The Elusive Tomorrow
Today I spent yet another day cleaning already clean baseboards, scrolling through inspirational quotes, and making countless cups of coffee. And before I know it, I will fall asleep convincing myself that I simply had no time to work on my to-do list today.
But tomorrow . . . Oh, tomorrow is the day when I will write a book, pick up a new language, read a couple of books, exercise, and then meditate without distractions for hours.
Today, though, I am an average, procrastinating human. But tomorrow, I will evolve into a superhuman who will be unbelievably productive and will accomplish all of her goals overnight.
In the pre-COVID19 world, I had a schedule brimming with activities. I often fantasized about a week or even a month when I would have no distractions or obligations and could sit and focus solely on writing and reading. I imagined how I would meditate, eat my salad, write, and read for hours on end. As a result, I pictured myself glowing with health and wisdom, full of joy.

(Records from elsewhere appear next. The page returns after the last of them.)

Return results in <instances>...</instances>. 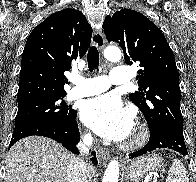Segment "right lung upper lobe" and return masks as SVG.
<instances>
[{"mask_svg":"<svg viewBox=\"0 0 196 182\" xmlns=\"http://www.w3.org/2000/svg\"><path fill=\"white\" fill-rule=\"evenodd\" d=\"M92 28L82 12H55L30 33L22 55L18 105L66 95L64 71L81 59L90 46Z\"/></svg>","mask_w":196,"mask_h":182,"instance_id":"cb5924a9","label":"right lung upper lobe"}]
</instances>
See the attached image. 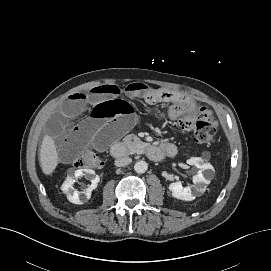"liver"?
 Returning <instances> with one entry per match:
<instances>
[{
  "label": "liver",
  "mask_w": 271,
  "mask_h": 271,
  "mask_svg": "<svg viewBox=\"0 0 271 271\" xmlns=\"http://www.w3.org/2000/svg\"><path fill=\"white\" fill-rule=\"evenodd\" d=\"M59 163L58 152L54 139L45 135L40 148V165L45 175H50Z\"/></svg>",
  "instance_id": "liver-1"
}]
</instances>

Fast forward to a month after sheltering in place, and I have achieved none of what I visualized. Instead, I find myself squandering time on social media platforms, baking sweets, and doing anything else other than writing.
I do not intend to equate our productivity with our worth. We do not have to be continuously in a go-go mode. If anything else, I am a massive proponent of naps and lazy Sundays. I mean, we all need a break here and there. But at the same time, I now realize that the issue is not always in the available time. The problem lies in our willingness to push ourselves past uncomfortableness. If I want to work on something, today is as good of a day to start on it as ever.
Tomorrow will be a great day, I am sure, but today is even better.